> PROBLEM REQUIREMENTS: Produce one exact copy of the records, no pictures.

> DATA FOR THE TASK:
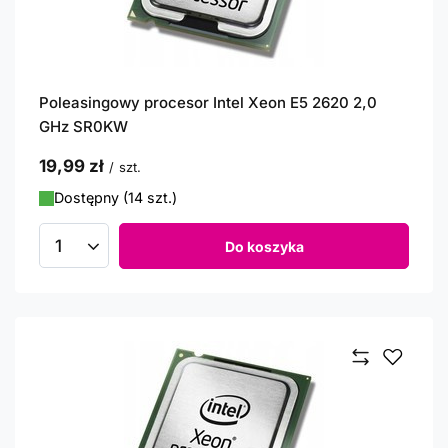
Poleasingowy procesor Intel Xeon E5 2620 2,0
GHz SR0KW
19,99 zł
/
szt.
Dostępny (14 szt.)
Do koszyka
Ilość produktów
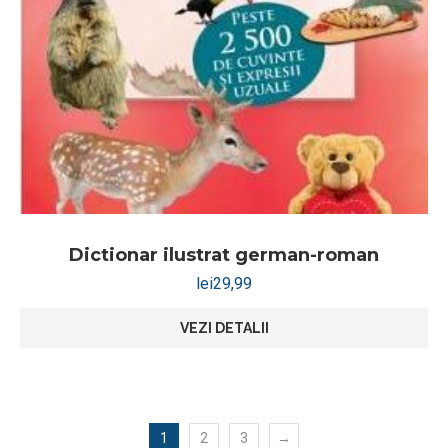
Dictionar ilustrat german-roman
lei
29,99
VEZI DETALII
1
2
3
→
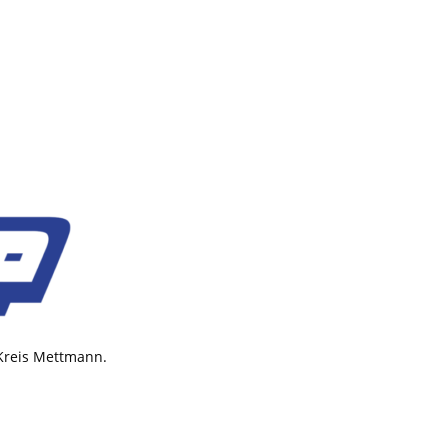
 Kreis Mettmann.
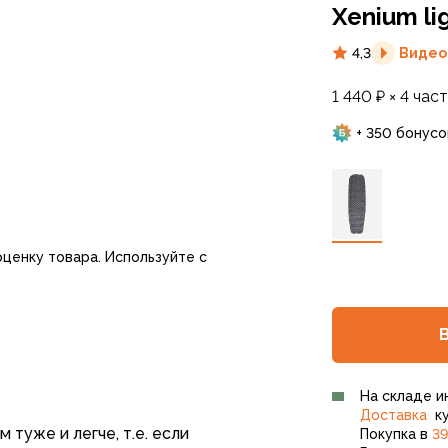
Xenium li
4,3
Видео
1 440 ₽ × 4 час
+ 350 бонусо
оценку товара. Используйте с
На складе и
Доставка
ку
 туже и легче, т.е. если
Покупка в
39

> ANSWER TO THIS EXERCISE:
Poleasingowy procesor Intel Xeon E5 2620 2,0
GHz SR0KW
19,99 zł
/
szt.
Dostępny (14 szt.)
Do koszyka
Ilość produktów
Dictionar ilustrat german-roman
lei
29,99
VEZI DETALII
1
2
3
→
 Kreis Mettmann.
Xenium li
4,3
Видео
1 440 ₽ × 4 час
+ 350 бонусо
оценку товара. Используйте с
На складе и
Доставка
ку
 туже и легче, т.е. если
Покупка в
39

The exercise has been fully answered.